# How to become a mason



## Pastor K. Bonsu (Aug 9, 2017)

it's been seven years since I started searching on how to join the mason family but yet, I couldn't find a way. I have located some of the meeting places in Ghana but I couldn't get access to the place. please lead me through.


----------



## goomba (Aug 9, 2017)

http://lmgtfy.com/?q=grand+lodge+of+ghana


----------



## Charles Thomas (Sep 20, 2017)

Pastor K. Bonsu said:


> it's been seven years since I started searching on how to join the mason family but yet, I couldn't find a way. I have located some of the meeting places in Ghana but I couldn't get access to the place. please lead me through.

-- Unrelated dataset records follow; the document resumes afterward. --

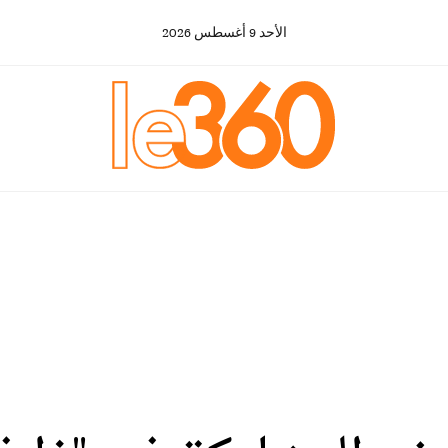
الأحد
9
أغسطس
2026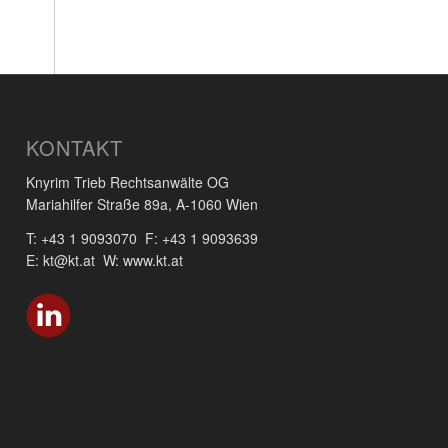
KONTAKT
Knyrim Trieb Rechtsanwälte OG
Mariahilfer Straße 89a, A-1060 Wien
T: +43 1 9093070 F: +43 1 9093639
E: kt@kt.at W: www.kt.at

Visit http://grandlodgeofghana.org/
Or whatsapp me on+1 854-529-2928 for assistance


----------



## LK600 (Sep 20, 2017)

But you did find a way to make two posts with the exact same statement?


----------



## Abidoye Aina (Oct 7, 2017)

Plz am looking for grand lodge temple in Lagos plzzzzz


----------



## Abidoye Aina (Oct 7, 2017)

Where is they location in Lagos as in the temple


----------



## CLewey44 (Oct 7, 2017)

http://prudencelodge.org/
http://prudencelodge.org/index.php/freemasonry/how-to-join


----------



## CLewey44 (Oct 7, 2017)

Abidoye Aina said:


> Where is they location in Lagos as in the temple



http://prudencelodge.org/index.php/freemasonry/how-to-join
http://prudencelodge.org/

There is a telephone number at the bottom of these pages. Give it a shot.


----------



## coachn (Oct 8, 2017)

Pastor K. Bonsu said:


> it's been seven years since I started searching on how to join the mason family but yet, I couldn't find a way. I have located some of the meeting places in Ghana but I couldn't get access to the place. please lead me through.


READ THIS AND ALL OF ITS ASSOCIATED LINKS: https://buildinghiram.blogspot.com/2017/06/help-aid-assist-distant-membership.html


Abidoye Aina said:


> Plz am looking for grand lodge temple in Lagos plzzzzz


READ THIS AND ALL OF ITS ASSOCIATED LINKS: https://buildinghiram.blogspot.com/2017/06/help-aid-assist-distant-membership.html


----------



## Bro. Stewart P.M. (Oct 8, 2017)

Any information that this person could possibly need to answer the question has been answered.

This Thread is now Closed. The quest is wholly up to the individual. Thank you all for your assistance.


----------